HAVING fun with food was the aim of the day as children from across the county gathered to learn about healthy eating at Maidenhill school.

Around 90 pupils and adults from 16 schools came together to join the national Let’s Get Cooking scheme, which is a network of after school cooking clubs backed by £20 million from the Big Lottery Fund.

Organised by the School Food Trust in partnership with a range of other charities including the Prince’s Trust, the event today, Thursday, December 4, focused on making fresh fruit smoothies and healthy vegetable dips.

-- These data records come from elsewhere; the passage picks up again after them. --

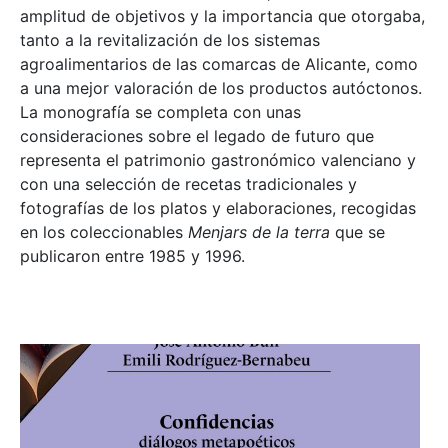
amplitud de objetivos y la importancia que otorgaba,
tanto a la revitalización de los sistemas
agroalimentarios de las comarcas de Alicante, como
a una mejor valoración de los productos autóctonos.
La monografía se completa con unas
consideraciones sobre el legado de futuro que
representa el patrimonio gastronómico valenciano y
con una selección de recetas tradicionales y
fotografías de los platos y elaboraciones, recogidas
en los coleccionables
Menjars de la terra
que se
publicaron entre 1985 y 1996.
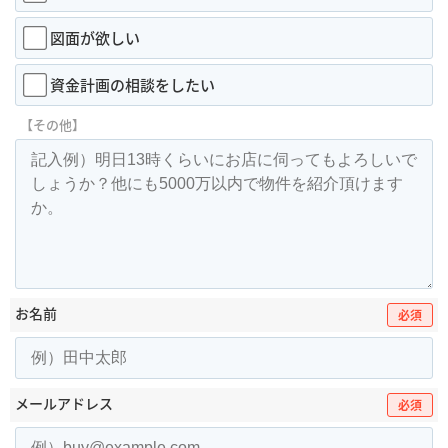
図面が欲しい
資金計画の相談をしたい
【その他】
お名前
必須
メールアドレス
必須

So far around 40 Gloucestershire schools have pledged to set up their own clubs, including Maidenhill, Thomas Keble, Sheepscombe Primary and Foxmoor Primary.

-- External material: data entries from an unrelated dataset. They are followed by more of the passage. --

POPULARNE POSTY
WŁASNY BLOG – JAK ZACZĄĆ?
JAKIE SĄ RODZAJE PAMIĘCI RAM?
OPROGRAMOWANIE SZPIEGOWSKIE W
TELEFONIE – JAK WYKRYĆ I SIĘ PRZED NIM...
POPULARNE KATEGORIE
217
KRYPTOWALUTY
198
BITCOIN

Natalie Greenslade, regional club co-ordinator for Let’s Get Cooking, said, "Gloucestershire schools certainly have an appetite for Let's Get Cooking and we were delighted that so many signed up so quickly. “Today is all about getting children, young people and adults cooking together and to start thinking about how their cooking club will run.”

Having first invited primary and secondary schools to sign up for the scheme on a first-come-first-served basis in June, the School Food Trust hopes to set up 5,000 clubs in England by 2010.

The Cotswold chef Rob Rees MBE, who helped out on the day and is a School Food Trust Board member, said: “The whole idea is to get parents and children working side by side to make honest, healthy food.

“It is the right thing for future generations to do, and Let’s Get Cooking has all the knowledge and resources to make communities far healthier.”